It was probably in my twenties when I first heard the word “chink”. What does that mean? I might have thought. Does it mean something about the pottery that I chipped?
But most likely, I probably heard it described as a racial epithet, something that shouldn’t be said. And even to this day, I have never heard it used in a derogatory term toward me. Perhaps it’s because I live in the Bay Area. And even in the short 2 years that I was in graduate school in Pittsburgh, I was still in a bubble there, surrounded by students from all over the world. But how did I never experience it when I grew up in a city where only 10% of the high school student body at the time were Asian?
And even too, whether I was oblivious or not, I never quite experienced overt sexism.

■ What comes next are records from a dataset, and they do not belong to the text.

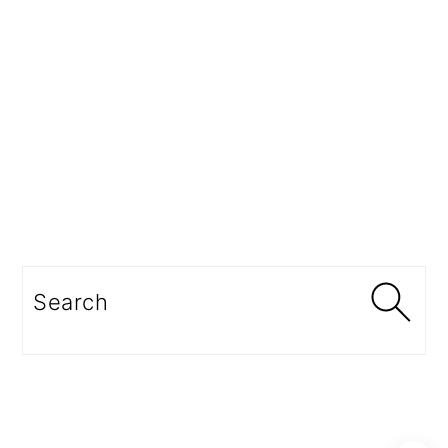
Search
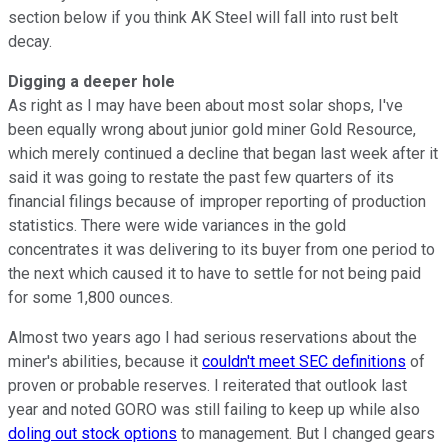
section below if you think AK Steel will fall into rust belt
decay.
Digging a deeper hole
As right as I may have been about most solar shops, I've
been equally wrong about junior gold miner Gold Resource,
which merely continued a decline that began last week after it
said it was going to restate the past few quarters of its
financial filings because of improper reporting of production
statistics. There were wide variances in the gold
concentrates it was delivering to its buyer from one period to
the next which caused it to have to settle for not being paid
for some 1,800 ounces.
Almost two years ago I had serious reservations about the
miner's abilities, because it
couldn't meet SEC definitions
of
proven or probable reserves. I reiterated that outlook last
year and noted GORO was still failing to keep up while also
doling out stock options
to management. But I changed gears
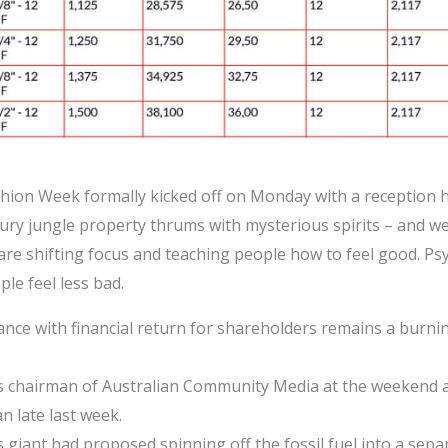
shion Week formally kicked off on Monday with a reception ho
xury jungle property thrums with mysterious spirits – and we
 are shifting focus and teaching people how to feel good. P
le feel less bad.
ce with financial return for shareholders remains a burni
 chairman of Australian Community Media at the weekend af
n late last week.
giant had proposed spinning off the fossil fuel into a sep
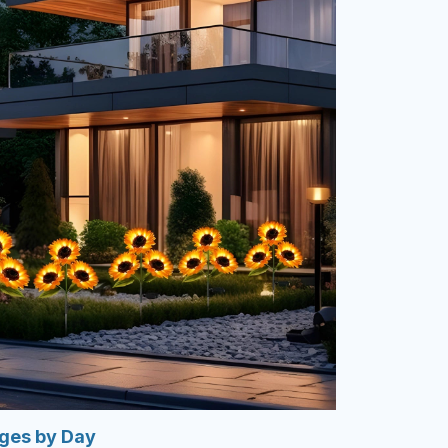
rges by Day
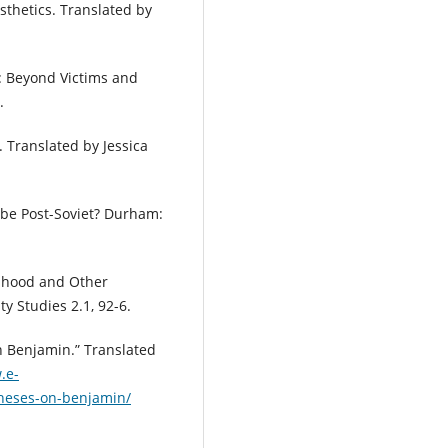
esthetics. Translated by
: Beyond Victims and
.
. Translated by Jessica
 be Post-Soviet? Durham:
imhood and Other
ity Studies 2.1, 92-6.
on Benjamin.” Translated
.e-
theses-on-benjamin/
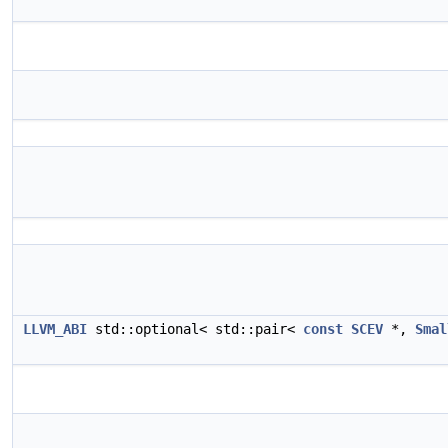
LLVM_ABI
std::optional< std::pair<
const
SCEV
*,
Smal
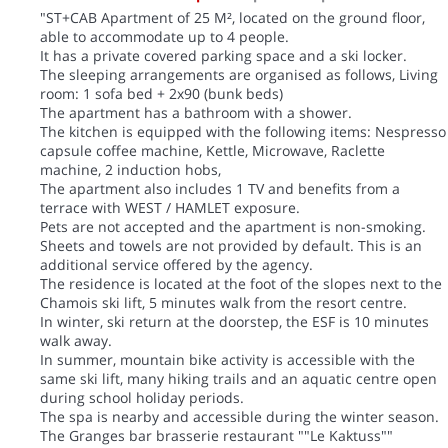
"ST+CAB Apartment of 25 M², located on the ground floor,
able to accommodate up to 4 people.
It has a private covered parking space and a ski locker.
The sleeping arrangements are organised as follows, Living
room: 1 sofa bed + 2x90 (bunk beds)
The apartment has a bathroom with a shower.
The kitchen is equipped with the following items: Nespresso
capsule coffee machine, Kettle, Microwave, Raclette
machine, 2 induction hobs,
The apartment also includes 1 TV and benefits from a
terrace with WEST / HAMLET exposure.
Pets are not accepted and the apartment is non-smoking.
Sheets and towels are not provided by default. This is an
additional service offered by the agency.
The residence is located at the foot of the slopes next to the
Chamois ski lift, 5 minutes walk from the resort centre.
In winter, ski return at the doorstep, the ESF is 10 minutes
walk away.
In summer, mountain bike activity is accessible with the
same ski lift, many hiking trails and an aquatic centre open
during school holiday periods.
The spa is nearby and accessible during the winter season.
The Granges bar brasserie restaurant ""Le Kaktuss""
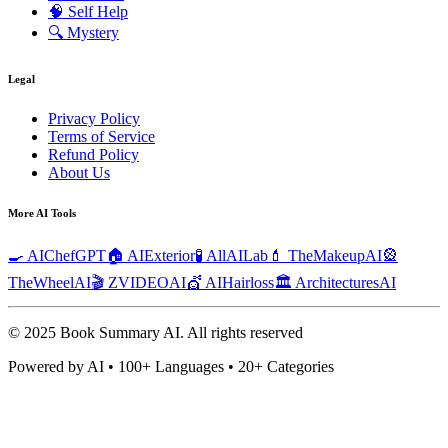
🧠
Self Help
🔍
Mystery
Legal
Privacy Policy
Terms of Service
Refund Policy
About Us
More AI Tools
🍳 AIChefGPT
🏠 AIExterior
🧪 AllAILab
💄 TheMakeupAI
🎡
TheWheelAI
🎬 ZVIDEOAI
💇 AIHairloss
🏛️ ArchitecturesAI
© 2025 Book Summary AI.
All rights reserved
Powered by AI • 100+ Languages • 20+ Categories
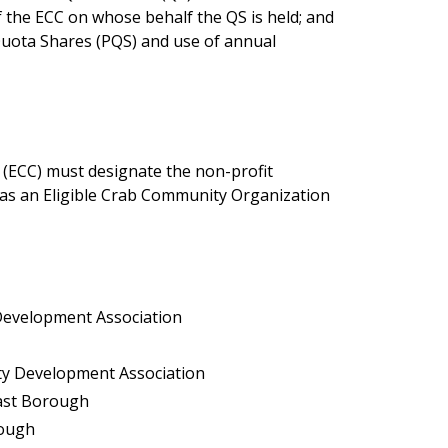
of the ECC on whose behalf the QS is held; and
 Quota Shares (PQS) and use of annual
 (ECC) must designate the non-profit
as an Eligible Crab Community Organization
 Development Association
ity Development Association
East Borough
rough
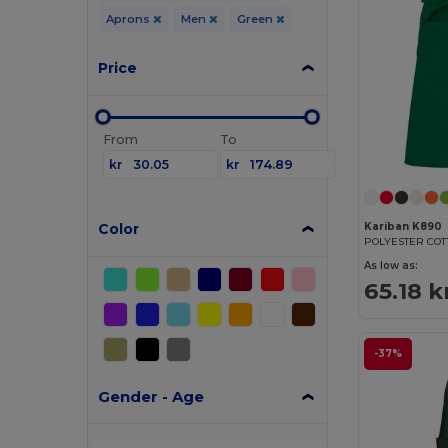
Aprons
Men
Green
Price
From
To
kr
kr
Color
Kariban K890
POLYESTER CO
As low as:
65.18 k
-37%
Gender - Age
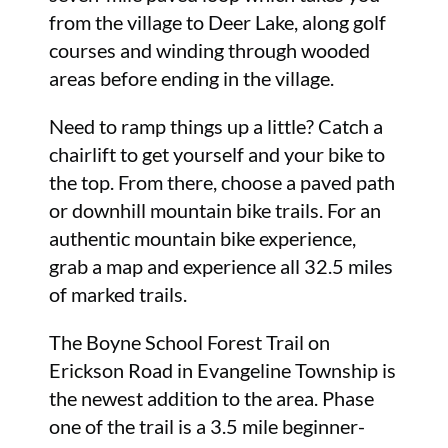
from the village to Deer Lake, along golf
courses and winding through wooded
areas before ending in the village.
Need to ramp things up a little? Catch a
chairlift to get yourself and your bike to
the top. From there, choose a paved path
or downhill mountain bike trails. For an
authentic mountain bike experience,
grab a map and experience all 32.5 miles
of marked trails.
The Boyne School Forest Trail on
Erickson Road in Evangeline Township is
the newest addition to the area. Phase
one of the trail is a 3.5 mile beginner-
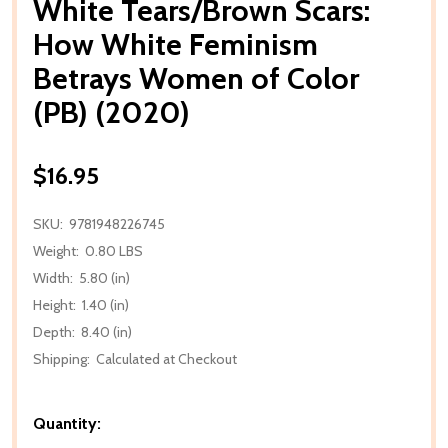
White Tears/Brown Scars:
How White Feminism
Betrays Women of Color
(PB) (2020)
$16.95
SKU:
9781948226745
Weight:
0.80 LBS
Width:
5.80 (in)
Height:
1.40 (in)
Depth:
8.40 (in)
Shipping:
Calculated at Checkout
Quantity:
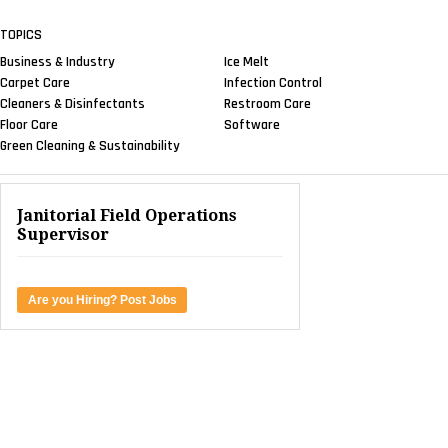
TOPICS
Business & Industry
Ice Melt
Carpet Care
Infection Control
Cleaners & Disinfectants
Restroom Care
Floor Care
Software
Green Cleaning & Sustainability
Janitorial Field Operations
Supervisor
Are you Hiring? Post Jobs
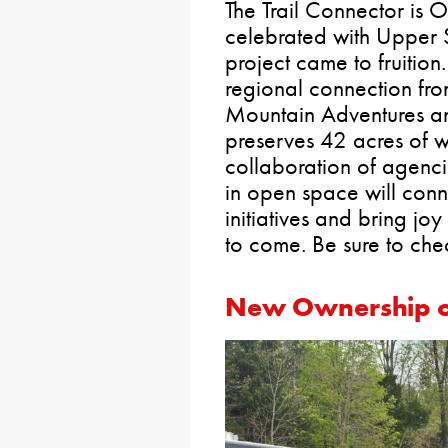
The Trail Connector is
celebrated with Upper 
project came to fruition.
regional connection fro
Mountain Adventures and
preserves 42 acres of 
collaboration of agenci
in open space will conn
initiatives and bring joy
to come. Be sure to chec
New Ownership o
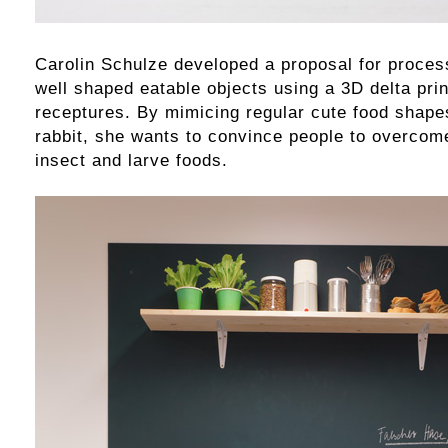
Carolin Schulze developed a proposal for proces
well shaped eatable objects using a 3D delta prin
receptures. By mimicing regular cute food shapes
rabbit, she wants to convince people to overcome
insect and larve foods.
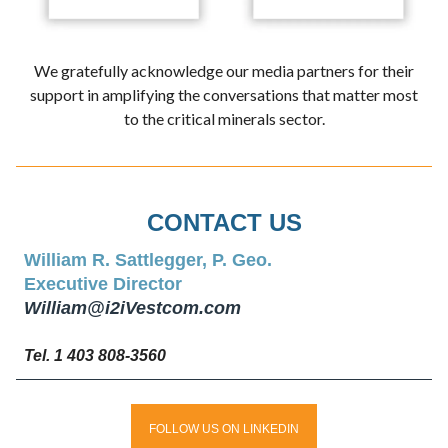
We gratefully acknowledge our media partners for their
support in amplifying the conversations that matter most
to the critical minerals sector.
CONTACT US
William R. Sattlegger, P. Geo.
Executive Director
William@i2iVestcom.com
Tel. 1 403 808-3560
FOLLOW US ON LINKEDIN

If it was the case, I always thought it was me. That it was because of my social anxiety, developed from years of trying to fit in. I don’t mean around boys—I often was simply invisible. But around girls. The curly-haired ones that pointed out differences in 6th grade. As they flounced around the playground in American brand clothing, I wore clothing that my mom picked up in Hong Kong.
It couldn’t have been race or gender, because even the Asian girls too were distant.
So I wonder now living in a world that proclaims microaggressions and demands sensitivity—do I understand at all? do I get it? Especially when I don’t worry about walking alone late at night. Especially when I am unable to even sense a flirtatious move? Especially when I have no problem being in a room full of the male gender?